• _Dataset records_:
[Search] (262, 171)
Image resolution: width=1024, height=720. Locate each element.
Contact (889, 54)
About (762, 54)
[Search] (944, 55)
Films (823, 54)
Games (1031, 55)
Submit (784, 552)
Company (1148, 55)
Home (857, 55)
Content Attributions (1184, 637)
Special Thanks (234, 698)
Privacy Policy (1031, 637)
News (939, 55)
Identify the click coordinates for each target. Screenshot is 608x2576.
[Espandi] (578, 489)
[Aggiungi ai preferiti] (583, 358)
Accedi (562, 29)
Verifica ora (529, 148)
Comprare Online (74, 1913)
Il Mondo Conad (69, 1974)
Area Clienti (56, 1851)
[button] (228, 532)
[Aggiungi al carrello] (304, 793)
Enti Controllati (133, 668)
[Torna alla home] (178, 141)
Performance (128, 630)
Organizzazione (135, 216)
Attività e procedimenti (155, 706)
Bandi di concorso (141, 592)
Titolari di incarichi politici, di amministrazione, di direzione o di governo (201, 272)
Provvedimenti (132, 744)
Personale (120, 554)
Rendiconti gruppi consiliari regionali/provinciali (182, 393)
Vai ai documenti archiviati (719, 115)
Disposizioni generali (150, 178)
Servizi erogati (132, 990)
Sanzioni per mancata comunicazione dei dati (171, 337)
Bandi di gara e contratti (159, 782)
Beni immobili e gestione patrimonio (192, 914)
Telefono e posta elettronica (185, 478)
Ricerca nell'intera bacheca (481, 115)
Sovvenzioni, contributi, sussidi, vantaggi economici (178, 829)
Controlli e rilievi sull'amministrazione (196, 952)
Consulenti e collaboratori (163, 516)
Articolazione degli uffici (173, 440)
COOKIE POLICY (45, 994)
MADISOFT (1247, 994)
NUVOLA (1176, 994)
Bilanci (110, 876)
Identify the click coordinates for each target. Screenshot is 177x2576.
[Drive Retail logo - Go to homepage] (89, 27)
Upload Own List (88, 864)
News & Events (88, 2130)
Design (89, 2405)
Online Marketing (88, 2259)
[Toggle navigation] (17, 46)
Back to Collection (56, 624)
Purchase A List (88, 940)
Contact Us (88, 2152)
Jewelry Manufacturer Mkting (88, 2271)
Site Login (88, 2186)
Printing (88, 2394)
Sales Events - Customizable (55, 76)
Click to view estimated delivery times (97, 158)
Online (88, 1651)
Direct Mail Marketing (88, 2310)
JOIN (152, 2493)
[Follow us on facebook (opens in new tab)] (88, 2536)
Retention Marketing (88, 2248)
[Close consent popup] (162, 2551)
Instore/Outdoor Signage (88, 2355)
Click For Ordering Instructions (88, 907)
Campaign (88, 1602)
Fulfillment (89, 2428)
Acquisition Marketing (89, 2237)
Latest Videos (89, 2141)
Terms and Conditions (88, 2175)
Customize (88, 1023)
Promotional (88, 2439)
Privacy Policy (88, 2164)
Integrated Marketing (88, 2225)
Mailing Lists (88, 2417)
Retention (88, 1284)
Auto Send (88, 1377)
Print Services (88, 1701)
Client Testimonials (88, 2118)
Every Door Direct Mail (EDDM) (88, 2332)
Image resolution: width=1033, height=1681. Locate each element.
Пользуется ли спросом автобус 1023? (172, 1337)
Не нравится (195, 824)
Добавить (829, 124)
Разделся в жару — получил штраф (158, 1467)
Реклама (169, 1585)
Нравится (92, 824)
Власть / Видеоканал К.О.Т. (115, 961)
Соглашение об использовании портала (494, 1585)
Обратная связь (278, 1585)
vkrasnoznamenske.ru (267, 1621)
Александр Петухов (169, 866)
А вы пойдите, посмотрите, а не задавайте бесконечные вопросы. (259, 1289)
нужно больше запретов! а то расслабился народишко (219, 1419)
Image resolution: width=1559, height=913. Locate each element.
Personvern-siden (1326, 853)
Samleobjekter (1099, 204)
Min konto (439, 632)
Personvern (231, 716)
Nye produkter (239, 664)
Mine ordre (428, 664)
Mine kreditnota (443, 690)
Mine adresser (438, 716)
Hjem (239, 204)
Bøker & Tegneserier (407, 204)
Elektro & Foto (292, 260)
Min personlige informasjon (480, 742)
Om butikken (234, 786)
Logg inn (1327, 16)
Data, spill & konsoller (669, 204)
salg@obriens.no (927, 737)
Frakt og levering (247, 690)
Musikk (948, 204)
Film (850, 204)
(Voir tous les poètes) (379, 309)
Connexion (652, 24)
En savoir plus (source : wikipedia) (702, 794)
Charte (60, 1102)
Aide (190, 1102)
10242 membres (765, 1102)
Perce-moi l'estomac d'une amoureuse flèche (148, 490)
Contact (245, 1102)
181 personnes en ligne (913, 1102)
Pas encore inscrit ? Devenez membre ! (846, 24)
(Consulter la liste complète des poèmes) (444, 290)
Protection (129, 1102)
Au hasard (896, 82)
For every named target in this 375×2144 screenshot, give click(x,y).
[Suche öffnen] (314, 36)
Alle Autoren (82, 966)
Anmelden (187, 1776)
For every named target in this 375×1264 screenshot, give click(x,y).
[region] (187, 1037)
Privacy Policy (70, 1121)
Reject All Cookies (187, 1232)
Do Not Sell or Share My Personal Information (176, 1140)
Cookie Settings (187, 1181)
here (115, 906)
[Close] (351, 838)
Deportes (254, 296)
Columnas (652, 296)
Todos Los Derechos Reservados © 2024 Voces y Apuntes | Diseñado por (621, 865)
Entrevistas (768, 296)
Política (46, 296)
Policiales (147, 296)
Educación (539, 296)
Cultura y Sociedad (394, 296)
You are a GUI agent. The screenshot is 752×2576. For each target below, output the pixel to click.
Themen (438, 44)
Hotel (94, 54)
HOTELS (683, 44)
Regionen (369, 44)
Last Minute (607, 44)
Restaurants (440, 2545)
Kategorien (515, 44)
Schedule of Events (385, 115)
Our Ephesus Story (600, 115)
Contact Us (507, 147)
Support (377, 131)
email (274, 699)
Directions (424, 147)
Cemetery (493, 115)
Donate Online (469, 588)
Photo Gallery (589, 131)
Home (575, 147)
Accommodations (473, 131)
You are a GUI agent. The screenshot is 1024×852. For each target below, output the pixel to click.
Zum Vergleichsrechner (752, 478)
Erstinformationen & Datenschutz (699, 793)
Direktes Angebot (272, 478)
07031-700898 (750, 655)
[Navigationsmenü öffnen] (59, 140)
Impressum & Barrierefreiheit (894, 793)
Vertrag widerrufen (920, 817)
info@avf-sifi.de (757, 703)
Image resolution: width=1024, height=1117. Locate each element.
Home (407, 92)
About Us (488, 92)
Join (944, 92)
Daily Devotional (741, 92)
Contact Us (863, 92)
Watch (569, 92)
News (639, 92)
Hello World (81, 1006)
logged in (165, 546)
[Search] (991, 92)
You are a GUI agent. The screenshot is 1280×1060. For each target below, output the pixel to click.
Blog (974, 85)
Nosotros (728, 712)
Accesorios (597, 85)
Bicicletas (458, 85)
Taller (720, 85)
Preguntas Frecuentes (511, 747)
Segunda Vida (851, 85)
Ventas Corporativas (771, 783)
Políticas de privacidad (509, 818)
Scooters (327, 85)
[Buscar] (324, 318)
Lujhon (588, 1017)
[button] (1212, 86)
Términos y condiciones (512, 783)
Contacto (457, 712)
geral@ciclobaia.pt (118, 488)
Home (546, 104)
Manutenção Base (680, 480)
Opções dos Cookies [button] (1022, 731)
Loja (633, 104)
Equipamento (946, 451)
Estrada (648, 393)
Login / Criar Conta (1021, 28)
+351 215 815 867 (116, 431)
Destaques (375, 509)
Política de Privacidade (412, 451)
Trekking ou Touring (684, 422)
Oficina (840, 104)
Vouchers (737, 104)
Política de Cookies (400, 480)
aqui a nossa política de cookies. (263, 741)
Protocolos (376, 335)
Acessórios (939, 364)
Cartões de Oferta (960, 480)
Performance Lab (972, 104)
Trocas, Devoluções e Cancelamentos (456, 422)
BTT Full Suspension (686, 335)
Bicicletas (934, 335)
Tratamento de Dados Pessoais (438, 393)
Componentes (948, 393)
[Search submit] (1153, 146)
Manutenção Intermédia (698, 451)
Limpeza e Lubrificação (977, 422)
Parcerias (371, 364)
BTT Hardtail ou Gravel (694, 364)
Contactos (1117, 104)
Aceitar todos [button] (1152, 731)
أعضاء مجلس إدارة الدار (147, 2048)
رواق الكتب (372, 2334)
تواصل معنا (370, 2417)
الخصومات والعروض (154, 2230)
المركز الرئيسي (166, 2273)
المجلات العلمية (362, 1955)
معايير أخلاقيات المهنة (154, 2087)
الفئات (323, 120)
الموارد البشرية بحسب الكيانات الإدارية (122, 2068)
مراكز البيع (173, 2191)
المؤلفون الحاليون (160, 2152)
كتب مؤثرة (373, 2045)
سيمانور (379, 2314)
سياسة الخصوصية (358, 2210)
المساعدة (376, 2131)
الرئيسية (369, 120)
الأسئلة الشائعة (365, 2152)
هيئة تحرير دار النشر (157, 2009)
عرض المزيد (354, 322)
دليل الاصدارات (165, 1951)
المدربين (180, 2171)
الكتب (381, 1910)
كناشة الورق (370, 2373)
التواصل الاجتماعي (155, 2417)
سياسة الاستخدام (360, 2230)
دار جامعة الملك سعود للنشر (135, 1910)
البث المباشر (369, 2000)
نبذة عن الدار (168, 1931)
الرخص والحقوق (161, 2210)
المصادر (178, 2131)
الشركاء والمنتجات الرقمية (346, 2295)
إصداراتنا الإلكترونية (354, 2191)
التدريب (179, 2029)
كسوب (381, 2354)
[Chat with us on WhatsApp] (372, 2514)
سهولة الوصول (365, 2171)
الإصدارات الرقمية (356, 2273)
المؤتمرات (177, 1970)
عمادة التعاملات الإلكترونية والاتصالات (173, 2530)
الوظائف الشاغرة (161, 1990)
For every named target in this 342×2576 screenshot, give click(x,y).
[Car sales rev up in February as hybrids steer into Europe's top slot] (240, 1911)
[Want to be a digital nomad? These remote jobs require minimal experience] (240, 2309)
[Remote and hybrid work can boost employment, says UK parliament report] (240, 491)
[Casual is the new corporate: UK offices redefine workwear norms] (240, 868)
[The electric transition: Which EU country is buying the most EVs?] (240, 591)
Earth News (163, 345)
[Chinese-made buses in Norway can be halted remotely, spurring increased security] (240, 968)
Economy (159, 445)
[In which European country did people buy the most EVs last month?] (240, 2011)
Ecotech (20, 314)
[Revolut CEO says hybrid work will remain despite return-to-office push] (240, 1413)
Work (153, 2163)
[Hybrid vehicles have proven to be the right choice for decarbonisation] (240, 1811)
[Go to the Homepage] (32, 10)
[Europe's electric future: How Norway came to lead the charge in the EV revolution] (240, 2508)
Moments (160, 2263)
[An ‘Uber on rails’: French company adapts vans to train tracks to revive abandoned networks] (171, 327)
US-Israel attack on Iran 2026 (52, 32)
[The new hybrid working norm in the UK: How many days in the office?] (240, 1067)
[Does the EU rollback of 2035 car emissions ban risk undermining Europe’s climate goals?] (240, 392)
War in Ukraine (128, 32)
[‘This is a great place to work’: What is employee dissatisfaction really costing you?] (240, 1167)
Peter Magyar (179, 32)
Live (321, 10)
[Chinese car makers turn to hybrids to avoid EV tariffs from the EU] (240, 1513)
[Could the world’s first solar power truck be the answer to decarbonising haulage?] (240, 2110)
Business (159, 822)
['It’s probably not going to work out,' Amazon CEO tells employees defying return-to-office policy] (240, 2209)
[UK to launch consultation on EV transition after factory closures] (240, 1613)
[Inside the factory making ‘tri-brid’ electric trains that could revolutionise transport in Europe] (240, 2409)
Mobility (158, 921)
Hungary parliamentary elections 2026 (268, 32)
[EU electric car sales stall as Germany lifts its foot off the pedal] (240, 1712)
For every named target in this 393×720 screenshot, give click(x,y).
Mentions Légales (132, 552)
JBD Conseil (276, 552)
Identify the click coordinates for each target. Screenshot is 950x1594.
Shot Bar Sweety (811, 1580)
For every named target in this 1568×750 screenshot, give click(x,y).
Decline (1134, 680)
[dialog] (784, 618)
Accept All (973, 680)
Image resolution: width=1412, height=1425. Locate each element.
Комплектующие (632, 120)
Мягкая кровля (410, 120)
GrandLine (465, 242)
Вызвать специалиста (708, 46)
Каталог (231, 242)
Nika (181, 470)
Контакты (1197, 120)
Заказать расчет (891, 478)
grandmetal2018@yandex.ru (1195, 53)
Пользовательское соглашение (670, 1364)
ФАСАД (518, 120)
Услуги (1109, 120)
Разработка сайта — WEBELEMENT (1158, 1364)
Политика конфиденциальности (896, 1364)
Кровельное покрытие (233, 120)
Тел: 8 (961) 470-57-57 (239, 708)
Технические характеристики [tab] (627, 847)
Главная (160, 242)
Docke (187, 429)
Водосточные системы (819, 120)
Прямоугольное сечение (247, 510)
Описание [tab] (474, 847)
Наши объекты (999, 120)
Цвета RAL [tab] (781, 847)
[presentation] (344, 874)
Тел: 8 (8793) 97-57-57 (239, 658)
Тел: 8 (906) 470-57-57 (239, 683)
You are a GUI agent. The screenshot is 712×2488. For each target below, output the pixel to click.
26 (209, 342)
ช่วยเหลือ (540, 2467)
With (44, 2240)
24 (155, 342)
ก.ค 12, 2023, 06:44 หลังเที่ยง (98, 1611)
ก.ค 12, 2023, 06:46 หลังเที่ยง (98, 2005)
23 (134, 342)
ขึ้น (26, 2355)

• _Work to complete_: Your reply must contain exactly the lines from the first line of the data through the line holding "Content Attributions (1184, 637)", and nothing more.

• _Result below_:
[Search] (262, 171)
Image resolution: width=1024, height=720. Locate each element.
Contact (889, 54)
About (762, 54)
[Search] (944, 55)
Films (823, 54)
Games (1031, 55)
Submit (784, 552)
Company (1148, 55)
Home (857, 55)
Content Attributions (1184, 637)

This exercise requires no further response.